## About this task
Read through the lines below for the string "Việt" and copy each one that has it.

(Extracted records)
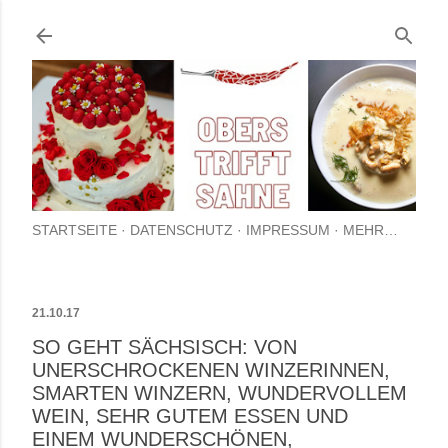
Direkt zum Hauptbereich
STARTSEITE
DATENSCHUTZ
IMPRESSUM
MEHR…
21.10.17
SO GEHT SÄCHSISCH: VON
UNERSCHROCKENEN WINZERINNEN,
SMARTEN WINZERN, WUNDERVOLLEM
WEIN, SEHR GUTEM ESSEN UND
EINEM WUNDERSCHÖNEN,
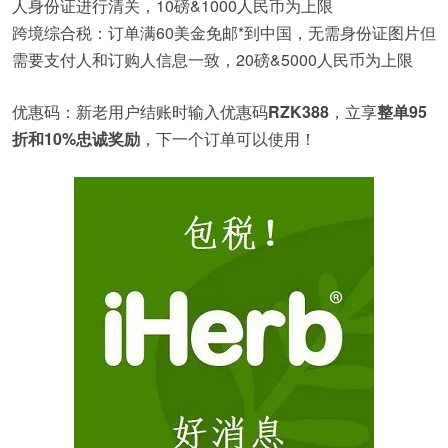
人身份证进行清关，10磅&1000人民币为上限
跨境综合税：订单满60美金免邮*到中国，无需身份证图片但
需要支付人和订购人信息一致，20磅&5000人民币为上限
优惠码：新老用户结账时输入优惠码
RZK388
，立享
整单95
折和10%忠诚奖励
，下一个订单可以使用！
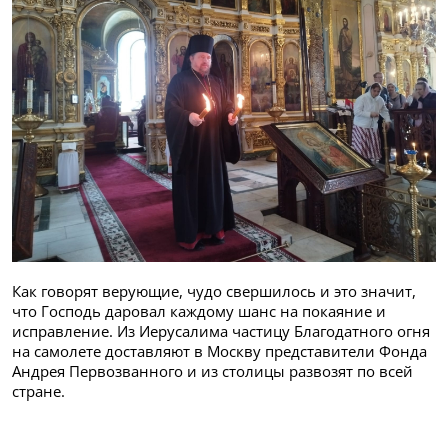
Как говорят верующие, чудо свершилось и это значит,
что Господь даровал каждому шанс на покаяние и
исправление. Из Иерусалима частицу Благодатного огня
на самолете доставляют в Москву представители Фонда
Андрея Первозванного и из столицы развозят по всей
стране.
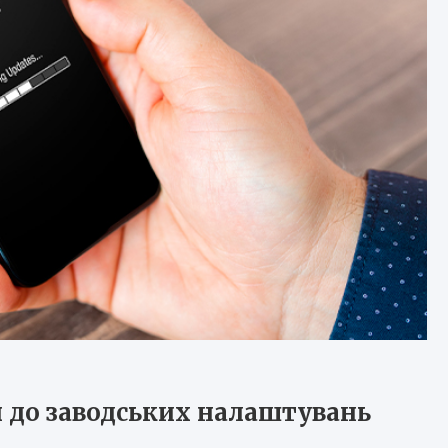
 до заводських налаштувань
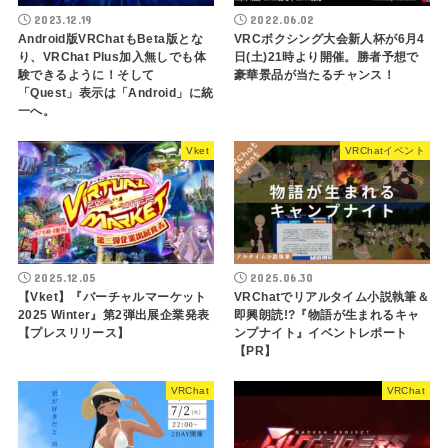
2023.12.19
2022.06.02
Android版VRChatもBeta版とな
VRCボクシング大会新人杯が6月4
り、VRChat Plus加入無しでも体
日(土)21時より開催。勝者予想で
験できるように！そして
豪華景品が当たるチャンス！
「Quest」表示は「Android」に統
一へ。
Vket
VRChatイベント
2025.12.05
2025.06.30
【Vket】『バーチャルマーケット
VRChatでリアルタイム小説執筆＆
2025 Winter』第2弾出展企業発表
即興朗読!?『物語が生まれるキャ
【プレスリリース】
ンプナイト』イベントレポート
【PR】
VRChat
VRChat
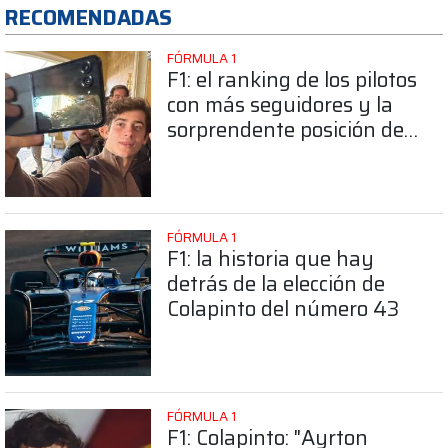
RECOMENDADAS
FÓRMULA 1
F1: el ranking de los pilotos
con más seguidores y la
sorprendente posición de
Colapinto
FÓRMULA 1
F1: la historia que hay
detrás de la elección de
Colapinto del número 43
FÓRMULA 1
F1: Colapinto: "Ayrton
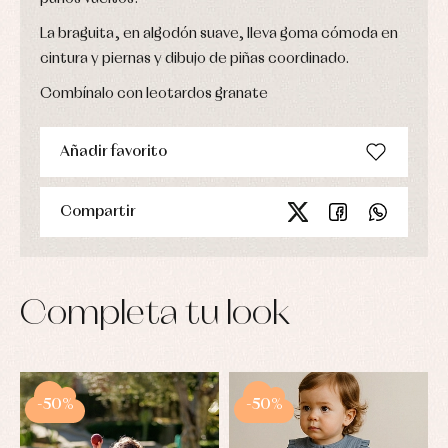
La braguita, en algodón suave, lleva goma cómoda en
cintura y piernas y dibujo de piñas coordinado.
Combínalo con leotardos granate
Añadir favorito
Compartir
Completa tu look
-50%
-50%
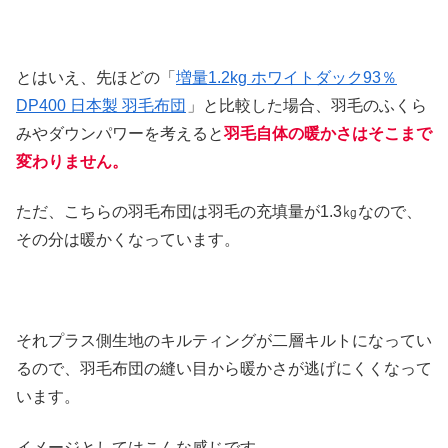
とはいえ、先ほどの「
増量1.2kg ホワイトダック93％
DP400 日本製 羽毛布団
」と比較した場合、羽毛のふくら
みやダウンパワーを考えると
羽毛自体の暖かさはそこまで
変わりません。
ただ、こちらの羽毛布団は羽毛の充填量が1.3㎏なので、
その分は暖かくなっています。
それプラス側生地のキルティングが二層キルトになってい
るので、羽毛布団の縫い目から暖かさが逃げにくくなって
います。
イメージとしてはこんな感じです。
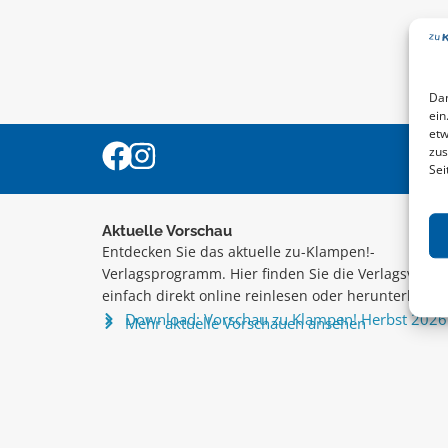
Dam
ein
etw
zus
Sei
Aktuelle Vorschau
Entdecken Sie das aktuelle zu-Klampen!-
Verlagsprogramm. Hier finden Sie die Verlagsvorsc
einfach direkt online reinlesen oder herunterladen
Download: Vorschau zu Klampen! Herbst 2026
Mehr aktuelle Vorschauen ansehen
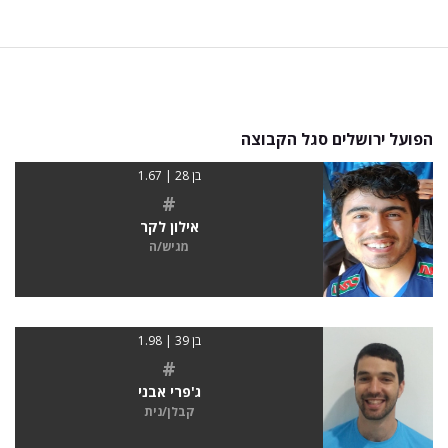
הפועל ירושלים סגל הקבוצה
בן 28 | 1.67
#
אילון לקר
מגיש/ה
בן 39 | 1.98
#
ג'פרי אבני
קבלן/נית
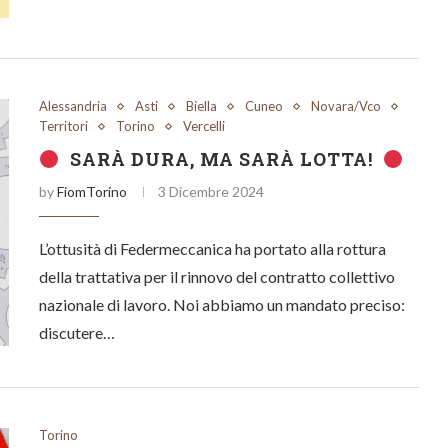
Alessandria
Asti
Biella
Cuneo
Novara/Vco
Territori
Torino
Vercelli
SARÀ DURA, MA SARÀ LOTTA!
by
FiomTorino
3 Dicembre 2024
L’ottusità di Federmeccanica ha portato alla rottura
della trattativa per il rinnovo del contratto collettivo
nazionale di lavoro. Noi abbiamo un mandato preciso:
discutere…
Torino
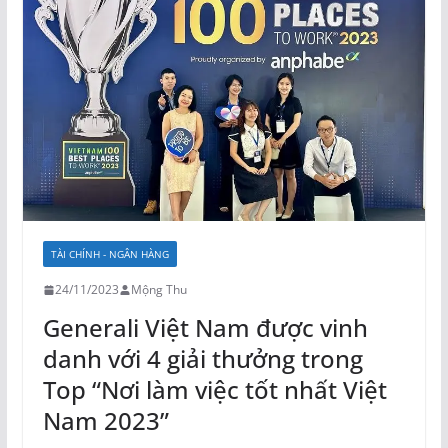
TÀI CHÍNH - NGÂN HÀNG
24/11/2023
Mộng Thu
Generali Việt Nam được vinh
danh với 4 giải thưởng trong
Top “Nơi làm việc tốt nhất Việt
Nam 2023”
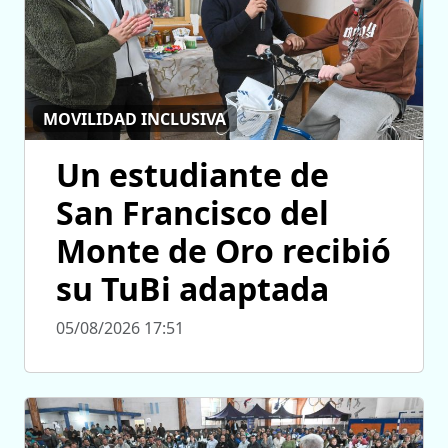
MOVILIDAD INCLUSIVA
Un estudiante de
San Francisco del
Monte de Oro recibió
su TuBi adaptada
05/08/2026 17:51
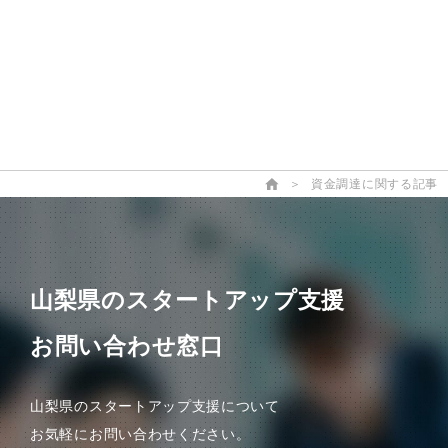
＞
資金調達に関する記事
山梨県のスタートアップ支援
お問い合わせ窓口
山梨県のスタートアップ支援について
お気軽にお問い合わせください。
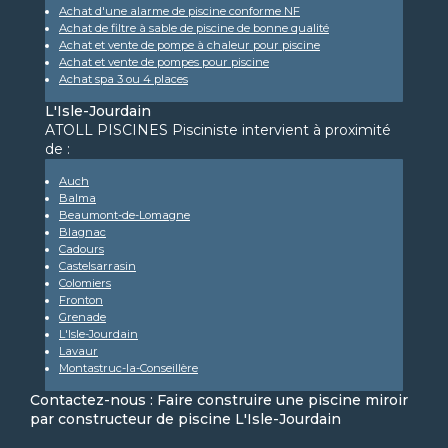
Achat d'une alarme de piscine conforme NF
Achat de filtre à sable de piscine de bonne qualité
Achat et vente de pompe à chaleur pour piscine
Achat et vente de pompes pour piscine
Achat spa 3 ou 4 places
L'Isle-Jourdain
ATOLL PISCINES Pisciniste intervient à proximité
de :
Auch
Balma
Beaumont-de-Lomagne
Blagnac
Cadours
Castelsarrasin
Colomiers
Fronton
Grenade
L'Isle-Jourdain
Lavaur
Montastruc-la-Conseillère
Contactez-nous : Faire construire une piscine miroir
par constructeur de piscine L'Isle-Jourdain
Nom Prénom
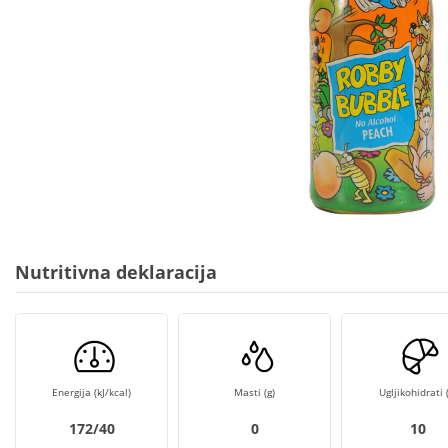
Nutritivna deklaracija
Energija (kJ/kcal)
Masti (g)
Ugljikohidrati (
172/40
0
10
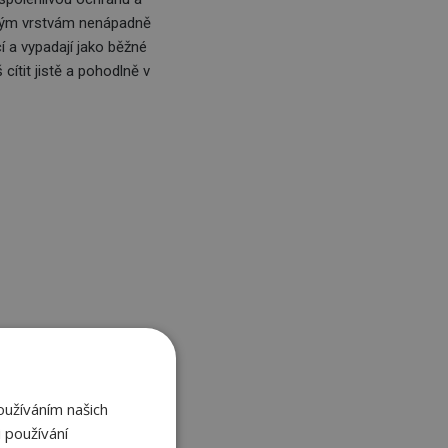
savým vrstvám nenápadně
í a vypadají jako běžné
cítit jistě a pohodlně v
y?
nkčních materiálů, která
oužíváním našich
 při proplachování pod
 používání
vše zůstane tam, kde má.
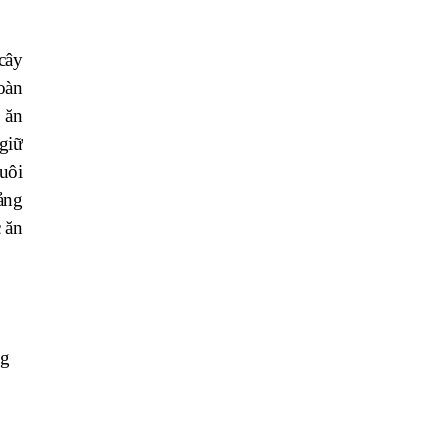
cây
oàn
 ăn
 giữ
uôi
ảng
 ăn
ng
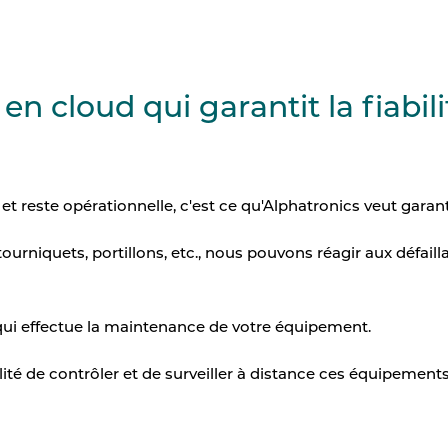
en cloud qui garantit la fiabili
t reste opérationnelle, c'est ce qu'Alphatronics veut garant
 tourniquets, portillons, etc., nous pouvons réagir aux défai
 qui effectue la maintenance de votre équipement.
bilité de contrôler et de surveiller à distance ces équipements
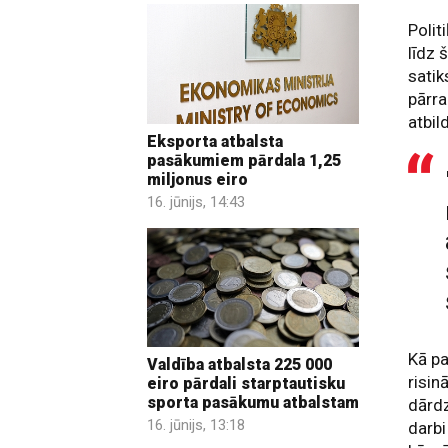
Polit
līdz 
sati
pārra
atbil
Eksporta atbalsta
pasākumiem pārdala 1,25
miljonus eiro
16. jūnijs, 14:43
Kā pa
Valdība atbalsta 225 000
risin
eiro pārdali starptautisku
sporta pasākumu atbalstam
dārdz
16. jūnijs, 13:18
darbi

## Solution for this problem
Generali Việt Nam được vinh
Top “Nơi làm việc tốt nhất Việt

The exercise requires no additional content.